This task calls for the lines below starting at the one containing "place all week, mainly centred on the harbour" and ending at the one containing "from the Australian Bureau of Stati", repeated exactly with both ends kept and pictures left out.

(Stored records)
[Start of Attachment]

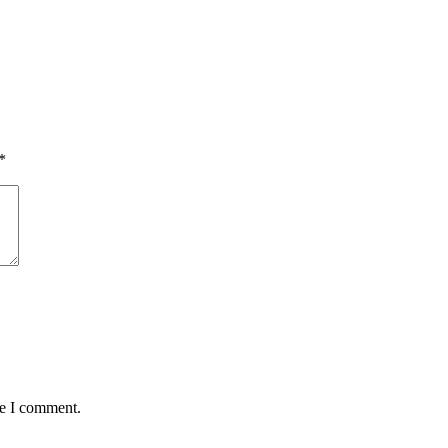
*
me I comment.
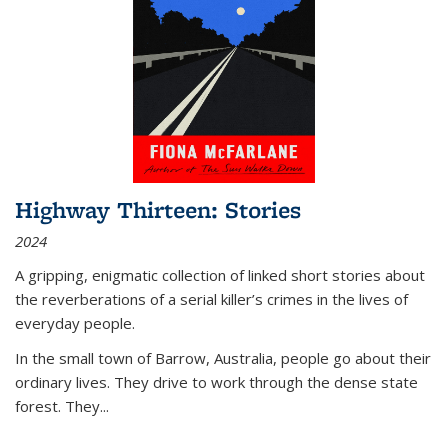
Highway Thirteen: Stories
2024
A gripping, enigmatic collection of linked short stories about
the reverberations of a serial killer’s crimes in the lives of
everyday people.
In the small town of Barrow, Australia, people go about their
ordinary lives. They drive to work through the dense state
forest. They
...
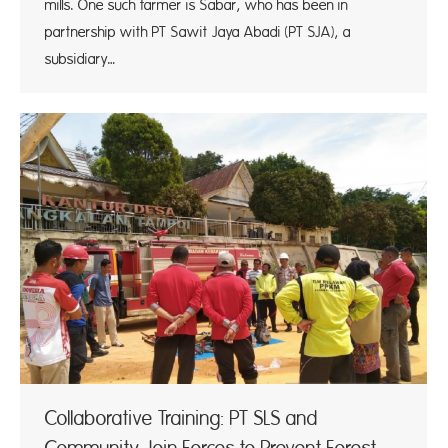
mills. One such farmer is Sabar, who has been in
partnership with PT Sawit Jaya Abadi (PT SJA), a
subsidiary…
Collaborative Training: PT SLS and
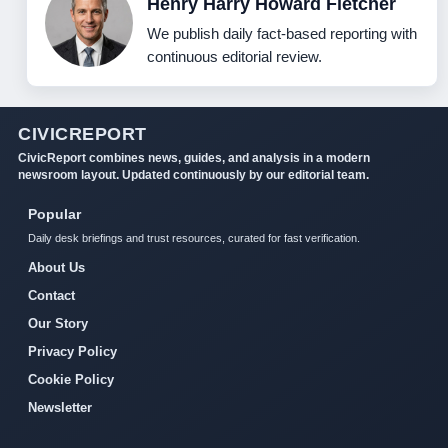
Henry Harry Howard Fletcher
We publish daily fact-based reporting with
continuous editorial review.
CIVICREPORT
CivicReport combines news, guides, and analysis in a modern
newsroom layout. Updated continuously by our editorial team.
Popular
Daily desk briefings and trust resources, curated for fast verification.
About Us
Contact
Our Story
Privacy Policy
Cookie Policy
Newsletter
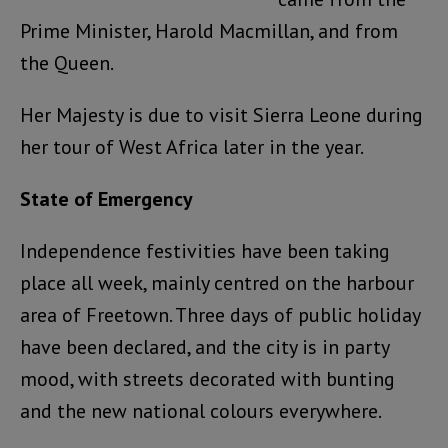
Prime Minister, Harold Macmillan, and from
the Queen.
Her Majesty is due to visit Sierra Leone during
her tour of West Africa later in the year.
State of Emergency
Independence festivities have been taking
place all week, mainly centred on the harbour
area of Freetown. Three days of public holiday
have been declared, and the city is in party
mood, with streets decorated with bunting
and the new national colours everywhere.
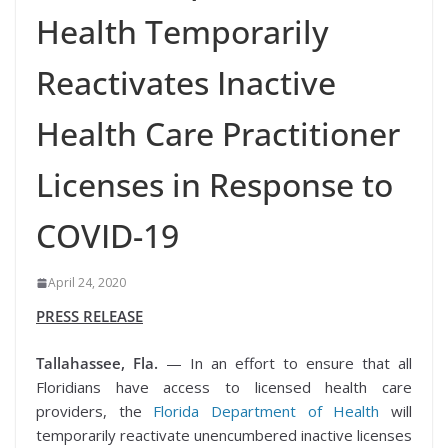
Health Temporarily
Reactivates Inactive
Health Care Practitioner
Licenses in Response to
COVID-19
April 24, 2020
PRESS RELEASE
Tallahassee, Fla.
— In an effort to ensure that all
Floridians have access to licensed health care
providers, the
Florida Department of Health
will
temporarily reactivate unencumbered inactive licenses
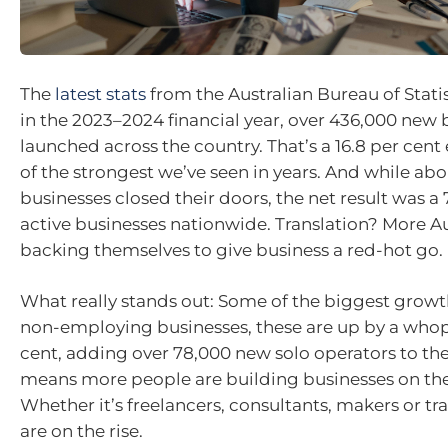
The
latest stats
from the Australian Bureau of Stati
in the 2023–2024 financial year, over 436,000 new 
launched across the country. That’s a 16.8 per cent 
of the strongest we’ve seen in years. And while ab
businesses closed their doors, the net result was a
active businesses nationwide. Translation? More Au
backing themselves to give business a red-hot go.
What really stands out: Some of the biggest grow
non-employing businesses, these are up by a whop
cent, adding over 78,000 new solo operators to th
means more people are building businesses on the
Whether it’s freelancers, consultants, makers or tra
are on the rise.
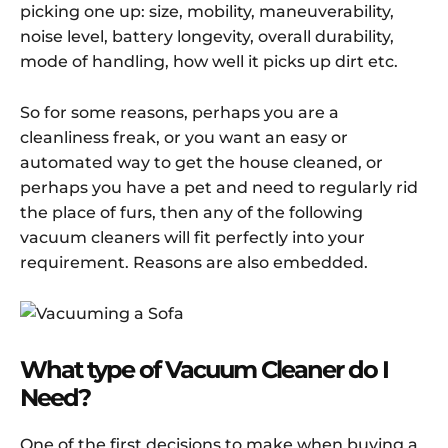
picking one up: size, mobility, maneuverability,
noise level, battery longevity, overall durability,
mode of handling, how well it picks up dirt etc.
So for some reasons, perhaps you are a
cleanliness freak, or you want an easy or
automated way to get the house cleaned, or
perhaps you have a pet and need to regularly rid
the place of furs, then any of the following
vacuum cleaners will fit perfectly into your
requirement. Reasons are also embedded.
What type of Vacuum Cleaner do I
Need?
One of the first decisions to make when buying a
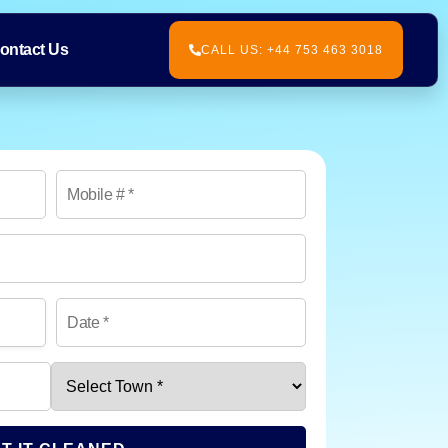
ontact Us
CALL US: +44 753 463 3018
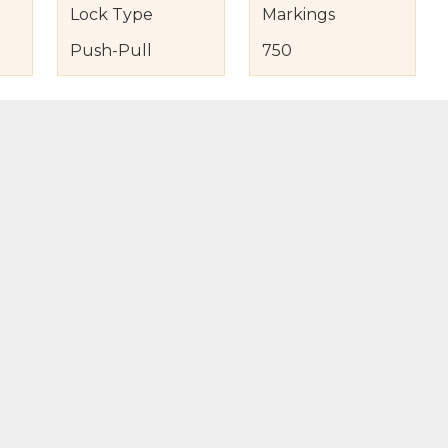
Lock Type
Markings
Push-Pull
750
s
nd Item Condition
eturn Policy
licy
to Bag
Buy Now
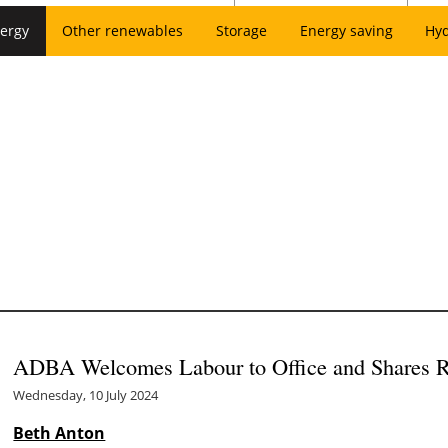
ergy
Other renewables
Storage
Energy saving
Hy
ADBA Welcomes Labour to Office and Shares R
Wednesday, 10 July 2024
Beth Anton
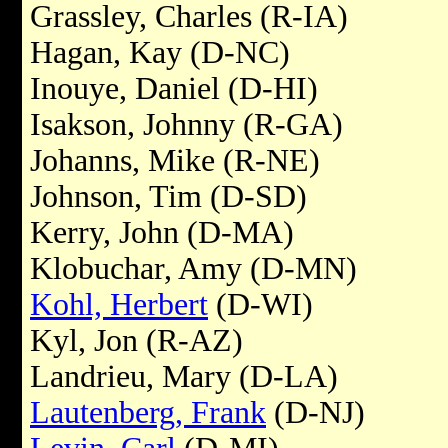
Grassley, Charles (R-IA)
Hagan, Kay (D-NC)
Inouye, Daniel (D-HI)
Isakson, Johnny (R-GA)
Johanns, Mike (R-NE)
Johnson, Tim (D-SD)
Kerry, John (D-MA)
Klobuchar, Amy (D-MN)
Kohl, Herbert
(D-WI)
Kyl, Jon (R-AZ)
Landrieu, Mary (D-LA)
Lautenberg, Frank
(D-NJ)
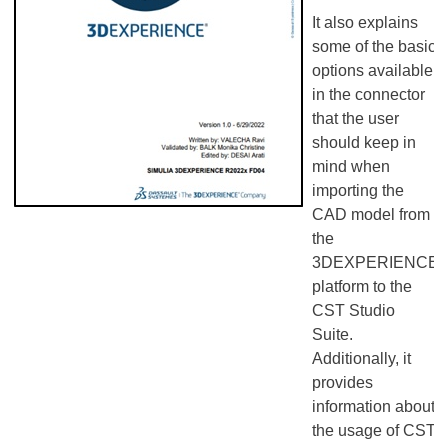
It also explains
some of the basic
options available
in the connector
that the user
should keep in
mind when
importing the
CAD model from
the
3DEXPERIENCE
platform to the
CST Studio
Suite.
Additionally, it
provides
information about
the usage of CST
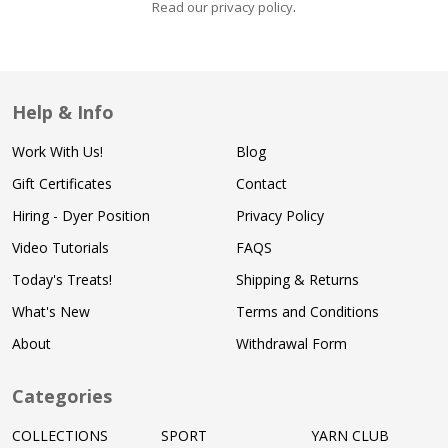
Read our privacy policy
.
Help & Info
Work With Us!
Blog
Gift Certificates
Contact
Hiring - Dyer Position
Privacy Policy
Video Tutorials
FAQS
Today's Treats!
Shipping & Returns
What's New
Terms and Conditions
About
Withdrawal Form
Categories
COLLECTIONS
SPORT
YARN CLUB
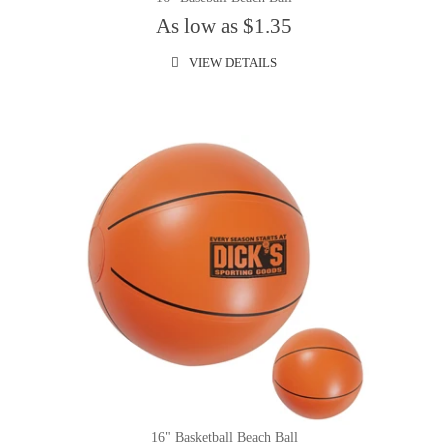
As low as $1.35
VIEW DETAILS
16" Basketball Beach Ball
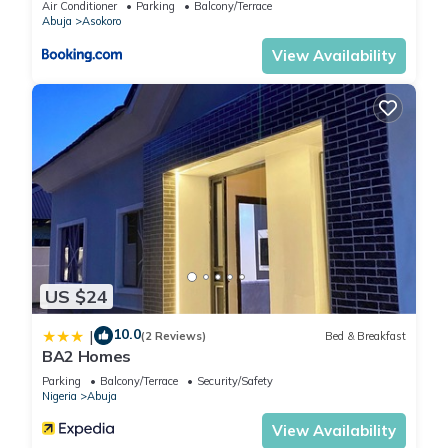
Air Conditioner
Parking
Balcony/Terrace
Abuja
Asokoro
View Availability
US $24
10.0
|
(2 Reviews)
Bed & Breakfast
BA2 Homes
Parking
Balcony/Terrace
Security/Safety
Nigeria
Abuja
View Availability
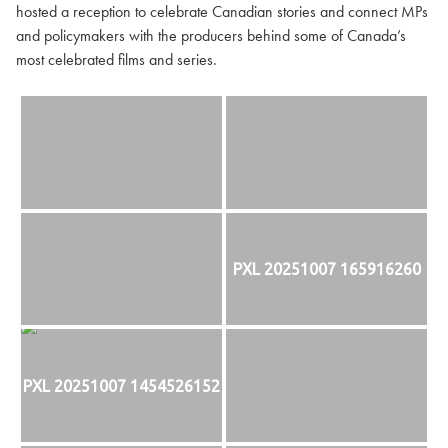
hosted a reception to celebrate Canadian stories and connect MPs
and policymakers with the producers behind some of Canada’s
most celebrated films and series.
PXL 20251007 165916260
PXL 20251007 1454526152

[End of Attachment]

§ **TASK ANSWER**:
place all week, mainly centred on the harbour
area of Freetown. Three days of public holiday
have been declared, and the city is in party
mood, with streets decorated with bunting
and the new national colours everywhere.
Health Temporarily
Reactivates Inactive
Health Care Practitioner
Licenses in Response to
COVID-19
April 24, 2020
PRESS RELEASE
Tallahassee, Fla.
— In an effort to ensure that all
Floridians have access to licensed health care
providers, the
Florida Department of Health
will
temporarily reactivate unencumbered inactive licenses
The
latest stats
from the Australian Bureau of Stati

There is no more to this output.